While our messages have been widely accepted at the strategic level of national government, they are only being put into practice in a few local authorities.
As an educational charity, we set about communicating our findings via reports, conferences and presentations to policy-makers, including senior civil servants, politicians and local authorities, as well as to police, other voluntary organisations and relevant professionals.
Achievements in changing thinking and policy
Today both Government and Opposition state they are committed to a strategy of early intervention. In September 2008 a joint Smith Institute / Centre for Social Justice policy booklet promoting early intervention, and directed by former Conservative Leader, Iain Duncan Smith, and former Labour Whip, Graham Allen, received the written support of Gordon Brown, David Cameron and Nick Clegg. The publication, which was initially drafted by WAVE, was later described by Frank Field as ‘the most important report, official or unofficial, produced in parliament since I became a member 30 years ago’.
WAVE’s prime recommendation, the intensive American home visiting programme Nurse Family Partnership, was introduced into the UK and has now been rolled out to 50 pilot sites (benefiting 5,000 at risk families). Evaluation of the first two years of the experiment has been very positive.
In addition, our proposal for the creation of a pilot early intervention city was taken up by the Home Office, with Nottingham selected as the pilot site for this experiment. Unfortunately, against the wishes of both WAVE and the local MP Graham Allen, the implementation in Nottingham did not follow the blueprint agreed between WAVE and the Home Office, and indeed the average age of children in the Nottingham project is 13, which we would hardly call early intervention. We remain committed to the idea of what we would now call an Early Years Intervention City.
Gap between conviction and implementation
There have been numerous other successes, but the reality is that levels of child maltreatment do not appear to be reducing. While adoption of our ideas has been very successful at the strategic level, take-up is still minimal at the level where new policies need to be implemented – local authorities and primary care trusts.
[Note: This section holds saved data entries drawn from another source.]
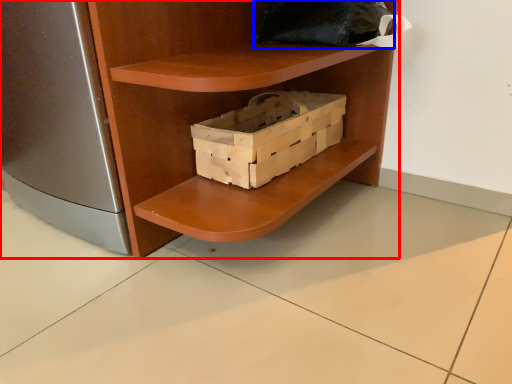 Question: Which object appears farthest to the camera in this image, shelf (highlighted by a red box) or pillow (highlighted by a blue box)?

Choices:
 (A) shelf
 (B) pillow

Answer: (B) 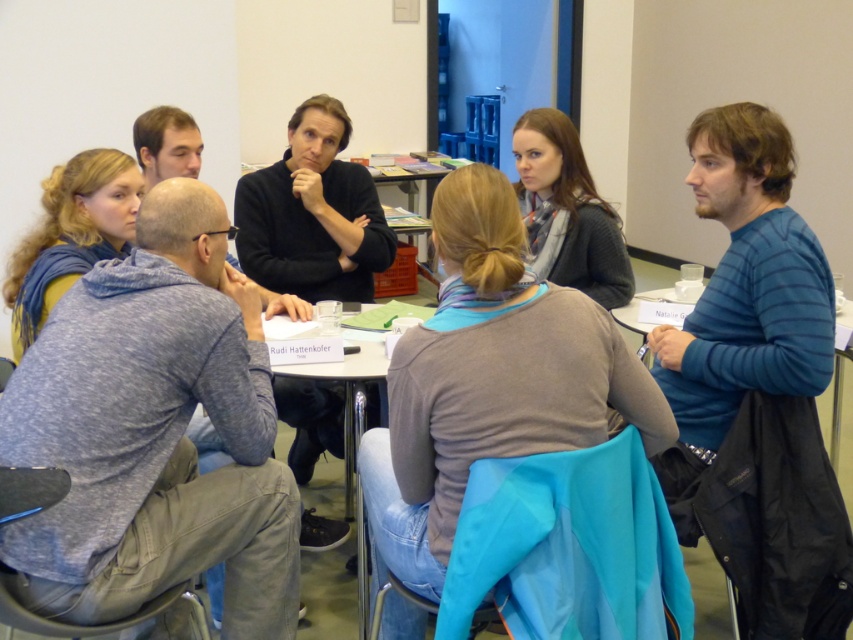 Is point (544, 122) positioned in front of point (91, 160)?

That is False.

Does knitted gray sweater at center lie in front of blue scarf at upper left?

No, knitted gray sweater at center is further to the viewer.

Is point (566, 170) positioned after point (74, 264)?

Yes.

Where is `knitted gray sweater at center`? The image size is (853, 640). knitted gray sweater at center is located at coordinates click(x=567, y=211).

What do you see at coordinates (567, 211) in the screenshot? I see `knitted gray sweater at center` at bounding box center [567, 211].

The width and height of the screenshot is (853, 640). Identify the location of knitted gray sweater at center. (567, 211).

Which is more to the left, gray sweater at center or blue scarf at upper left?

blue scarf at upper left

In order to click on gray sweater at center in this screenshot , I will do `click(490, 380)`. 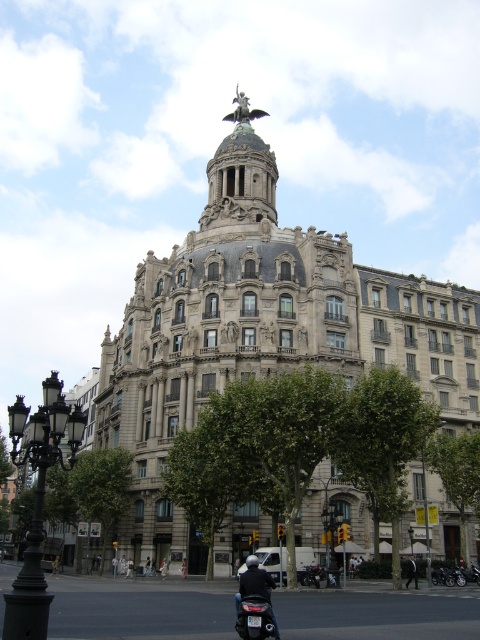 You are standing in front of the grand building and want to take a photo that includes both the green leafy tree at center and the green leafy tree at lower right. Which tree should you position closer to the camera to ensure both are in the frame?

You should position the green leafy tree at center closer to the camera because it is already closer to the viewer than the green leafy tree at lower right, so adjusting the camera angle to include both would require framing around their existing positions.

You are standing in front of the grand building and notice two points marked on its facade. The first point is at coordinates point (374, 476) and the second is at point (454, 493). Which of these two points is nearer to your current position?

Point (374, 476) is closer to the viewer than point (454, 493).

You are standing in front of the grand ornate building with the dome and statue. There is a green leafy tree at center. Can you see the tree from the front entrance of the building?

The green leafy tree at center is located at point (383, 444), which is likely in front of the building, so yes, you can see the tree from the front entrance of the building. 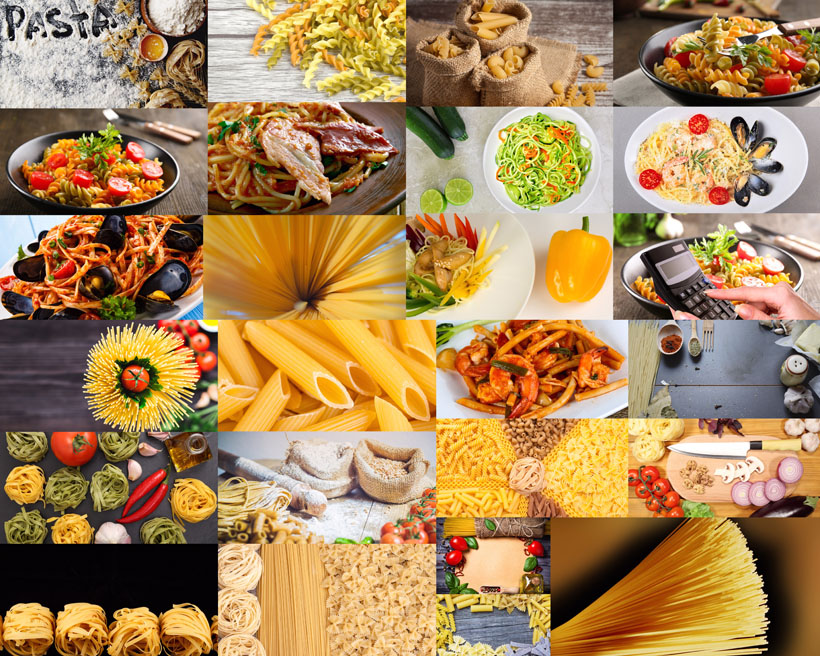 Where is `images with prepared/cooked pasta`? This screenshot has height=656, width=820. images with prepared/cooked pasta is located at coordinates (129, 255), (114, 174), (280, 161), (531, 371), (474, 277), (753, 260), (707, 165), (547, 159), (740, 63).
The reasons for this are understandable: basically, the available funding is scarcely enough to cover essential reactive work let alone investing in prevention. Moreover, UK systems are almost universally designed to react to abuse and neglect, rather than to prevent them in the first place. However, recent research indicates that primary prevention (i.e. before abuse or neglect take place) is operationally and financially more cost-effective than responding after the initial damage has been done. In reality, we need to react effectively while we develop proactive, preventive systems. That will mean investing new money in primary prevention rather than seeking to compete for the already stretched funding for treating the symptoms. Recent in-depth work by Croydon’s local authority and primary care trust, analysing how current money is spent, concludes that the vast bulk of the money needed to initiate primary prevention can be found from savings in money ineffectively spent on current reactive systems which deliver services rather than changed outcomes.